# TASK GOAL
Omit every picture, then give all the entries again exactly.

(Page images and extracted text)
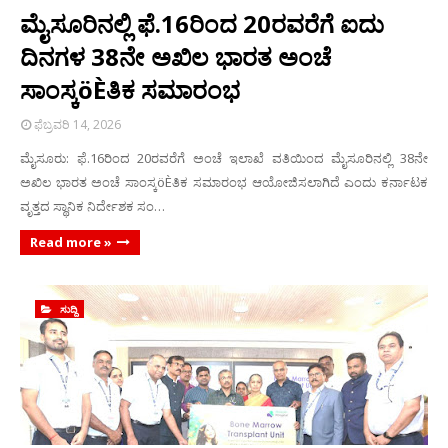
ಮೈಸೂರಿನಲ್ಲಿ ಫೆ.16ರಿಂದ 20ರವರೆಗೆ ಐದು
ದಿನಗಳ 38ನೇ ಅಖಿಲ ಭಾರತ ಅಂಚೆ
ಸಾಂಸ್ಕöÈತಿಕ ಸಮಾರಂಭ
ಫೆಬ್ರವರಿ 14, 2026
ಮೈಸೂರು: ಫೆ.16ರಿಂದ 20ರವರೆಗೆ ಅಂಚೆ ಇಲಾಖೆ ವತಿಯಿಂದ ಮೈಸೂರಿನಲ್ಲಿ 38ನೇ
ಅಖಿಲ ಭಾರತ ಅಂಚೆ ಸಾಂಸ್ಕöÈತಿಕ ಸಮಾರಂಭ ಆಯೋಜಿಸಲಾಗಿದೆ ಎಂದು ಕರ್ನಾಟಕ
ವೃತ್ತದ ಸ್ಥಾನಿಕ ನಿರ್ದೇಶಕ ಸಂ…
Read more »
ಸುದ್ದಿ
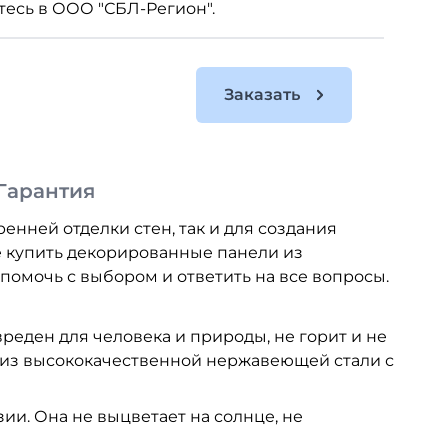
есь в ООО "СБЛ-Регион".
Заказать
Гарантия
Пр
енней отделки стен, так и для создания
е купить декорированные панели из
помочь с выбором и ответить на все вопросы.
реден для человека и природы, не горит и не
 из высококачественной нержавеющей стали с
и. Она не выцветает на солнце, не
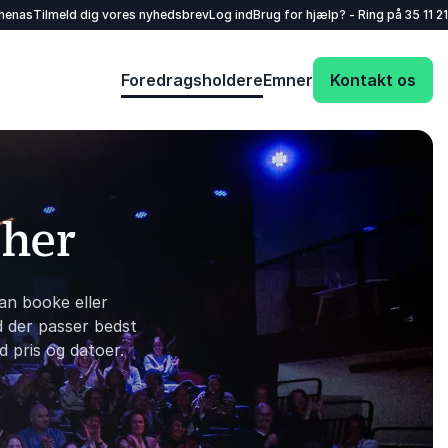
henas
Tilmeld dig vores nyhedsbrev
Log ind
Brug for hjælp? - Ring på
35 11 21
Foredragsholdere
Emner
Kontakt os
 her
an booke eller
d der passer bedst
d pris og datoer.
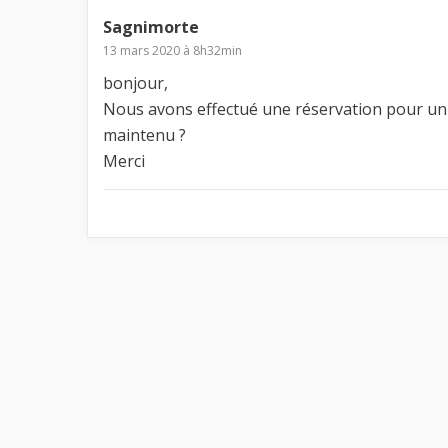
Sagnimorte
13 mars 2020 à 8h32min
bonjour,
Nous avons effectué une réservation pour un v
maintenu ?
Merci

# ANSWER SECTION
ಮೈಸೂರಿನಲ್ಲಿ ಫೆ.16ರಿಂದ 20ರವರೆಗೆ ಐದು
ದಿನಗಳ 38ನೇ ಅಖಿಲ ಭಾರತ ಅಂಚೆ
ಸಾಂಸ್ಕöÈತಿಕ ಸಮಾರಂಭ
ಫೆಬ್ರವರಿ 14, 2026
ಮೈಸೂರು: ಫೆ.16ರಿಂದ 20ರವರೆಗೆ ಅಂಚೆ ಇಲಾಖೆ ವತಿಯಿಂದ ಮೈಸೂರಿನಲ್ಲಿ 38ನೇ
ಅಖಿಲ ಭಾರತ ಅಂಚೆ ಸಾಂಸ್ಕöÈತಿಕ ಸಮಾರಂಭ ಆಯೋಜಿಸಲಾಗಿದೆ ಎಂದು ಕರ್ನಾಟಕ
ವೃತ್ತದ ಸ್ಥಾನಿಕ ನಿರ್ದೇಶಕ ಸಂ…
Read more »
ಸುದ್ದಿ
есь в ООО "СБЛ-Регион".
Заказать
Гарантия
Пр
енней отделки стен, так и для создания
е купить декорированные панели из
помочь с выбором и ответить на все вопросы.
реден для человека и природы, не горит и не
 из высококачественной нержавеющей стали с
и. Она не выцветает на солнце, не
henas
Tilmeld dig vores nyhedsbrev
Log ind
Brug for hjælp? - Ring på
35 11 21
Foredragsholdere
Emner
Kontakt os
 her
an booke eller
d der passer bedst
d pris og datoer.
Sagnimorte
13 mars 2020 à 8h32min
bonjour,
Nous avons effectué une réservation pour un v
maintenu ?
Merci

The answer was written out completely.